Dec 27, 2007

Because too many lame ass tattoos just wasn't enough

Note to all you sleeve-tattoo wearing badasses:

You are a dumb shit. And your tattooed head-to-toe-peers are just getting to be
more and more fucking retarded.

Being inked doesn't mean you are a rebel anymore. Covering yourself with tattoos doesnt set you apart anymore. Too many tattoos are like too many facial piercings: It just means you are a pathetic attention whore begging for someone to look twice at you.

I have a tattoo. I have friends who have tattoos. One of my best friends is a tattoo artist who is covered in ink. Some of his tats are cool. But when he's covered in them, you can't really pick out the good artwork amidst all the chaotic imagery.
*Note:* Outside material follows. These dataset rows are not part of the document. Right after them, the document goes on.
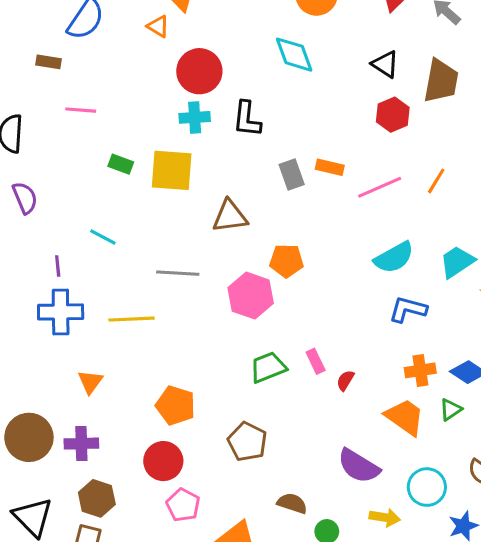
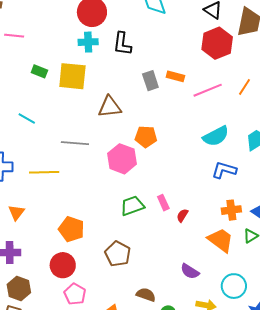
red hexagon: (393, 115) -> (217, 43), size x1.4
purple semicircle: (359, 466) -> (190, 271), size x0.7

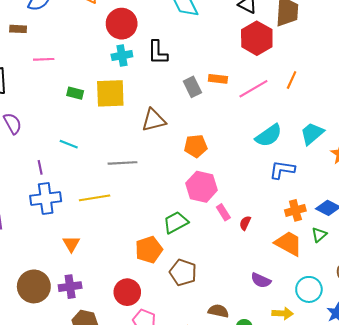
pink hexagon: (122, 159) -> (202, 187), moved
green trapezoid: (132, 206) -> (176, 222), moved
orange pentagon: (71, 229) -> (149, 250), moved, turned -30

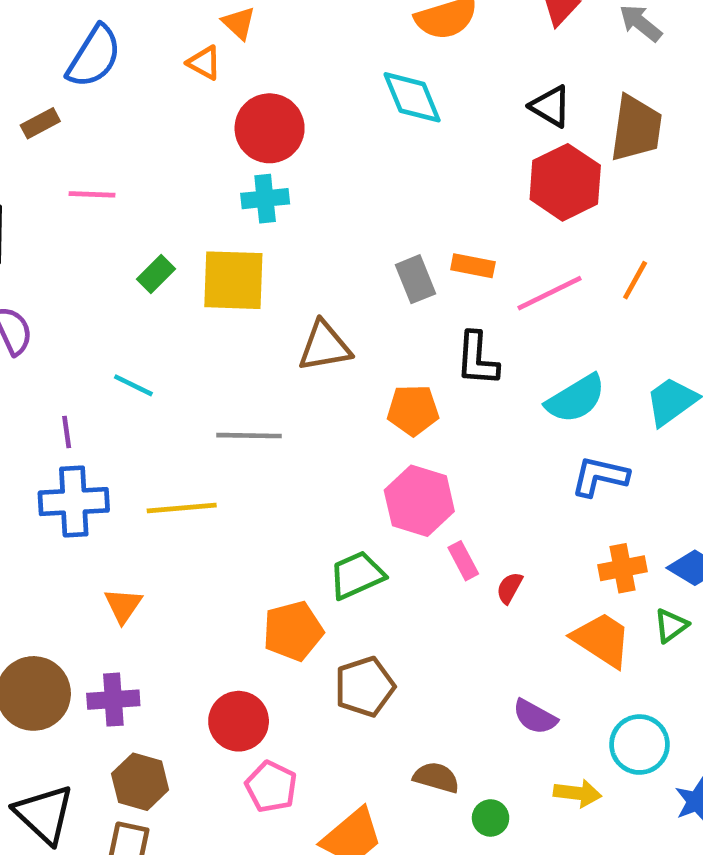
brown rectangle: (18, 29) -> (40, 123), turned -35
black L-shape: (158, 52) -> (477, 359), moved
green rectangle: (75, 93) -> (156, 274), turned -63
brown pentagon: (183, 272) -> (365, 687), turned 30

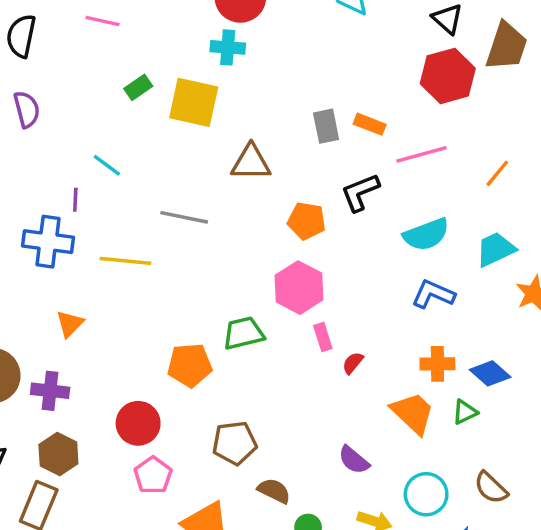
orange line: (635, 280) -> (497, 173), moved
black L-shape: (477, 359) -> (360, 192), turned 54
purple line: (67, 432) -> (75, 200), moved
brown pentagon: (365, 687) -> (235, 443), moved

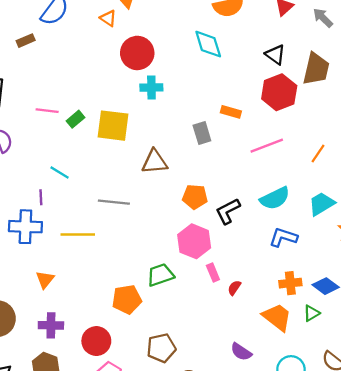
pink line: (103, 21) -> (47, 111), moved
cyan cross: (228, 47) -> (151, 88), moved
orange rectangle: (370, 124) -> (231, 112), moved
black L-shape: (360, 192) -> (228, 211), moved
purple cross: (50, 391) -> (51, 325), moved

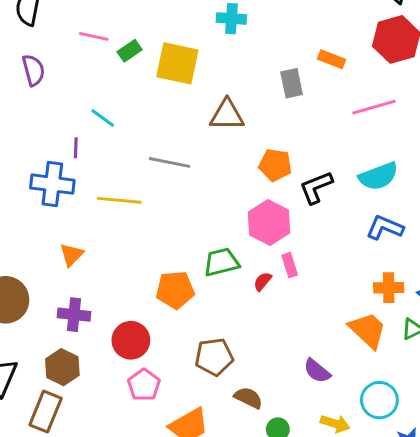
red semicircle: (234, 288) -> (263, 281), moved

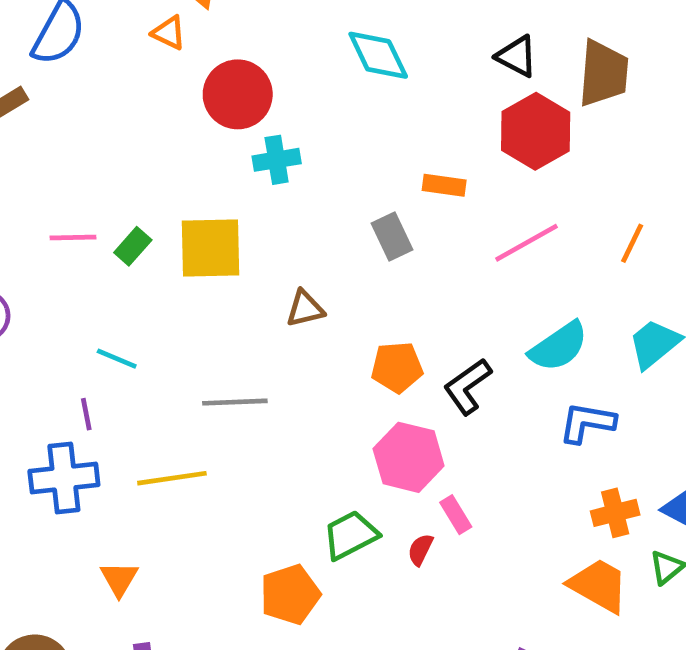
brown triangle: (227, 115) -> (305, 309), size x0.7

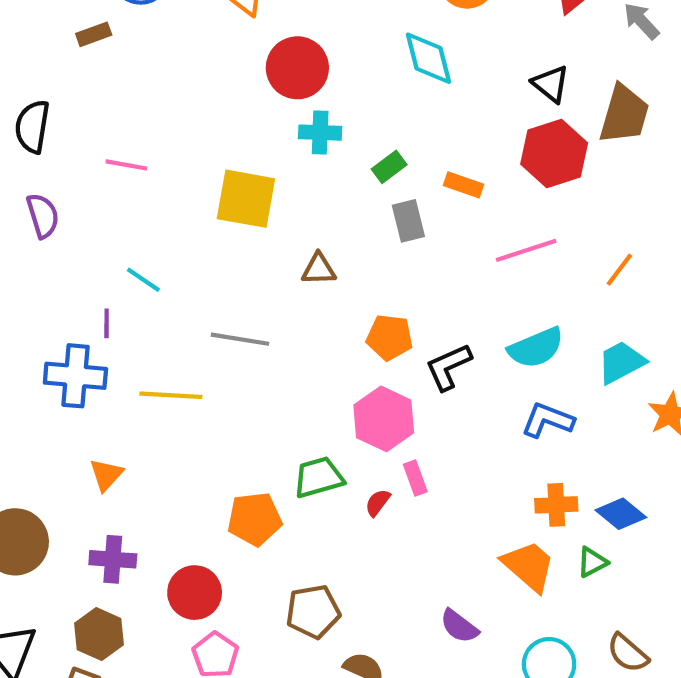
green rectangle: (133, 246) -> (389, 167), moved

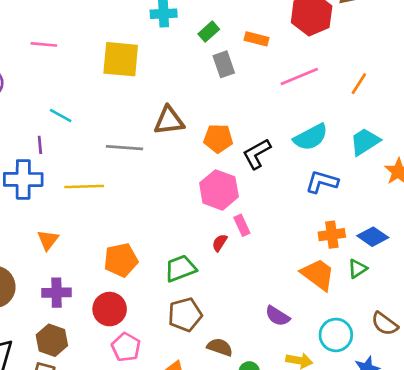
brown triangle: (319, 269) -> (169, 121), moved, size x1.4
green trapezoid: (318, 477) -> (180, 268), moved
orange pentagon: (255, 519) -> (121, 260), moved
Plus, as he ages and the ink bleeds out, the tats turn into shit. Of course by that time, maybe you are less concerned with decorating your body so you look bitchin' and more concerned with something besides your appearance. He's not. But he's kind of, well, a drug addict without much of a life beyond his collection of tattoos. And I suppose those tats serve a purpose- maybe they help him find others of like mind by waving his freak flag high.

But hey- instead of painting your body up like every other douchebag in the country right now, what say you forego the "I'm an individual" artwork and- I don't know- maybe develop a personality?

It may be too late to prevent marking yourself up with your biker revlon, but it's NEVER too late to STOP being a dumb shit.

Please.

4 comments:

PoliShifter said...

OMG...implants for a tattoo?

We're just getting fucking stupider every day.

DCup said...

I was thinking this guy has too much money to spend on stupid shit if he can afford transplants for his tat.

Freida Bee said...

harsh

I need an arm of tattoos to cover a lameass tattoo. It's an endless cycle, but seriously, I do. It's shallow, I know, but seriously, I have had my astrological chart on my right arm from 10 years ago, or as I tell people, "A depiction of where the planets were when I was born." Does that sound more scientific?

That's my deep in comments confession.

Fade said...

lol... yeah it was pretty mean, pickin on those sensitive tattooed types... Well, hey, at least you are getting the lame-ass covered with something new and cool. full disclosure, I have come very very close to getting some of the stupidest tattoos possible- one was a naked betty boop with a banner that I am too embarrassed to even mention here. and the other was a full blown back piece that was a spell from the Necronomicon. OH,those drunken college days... I thank whatever limited self control I have that saved me from screwing up so bad. I still want a cool backpiece, that I am constantly sketching and revising. One of these days I may actually get it.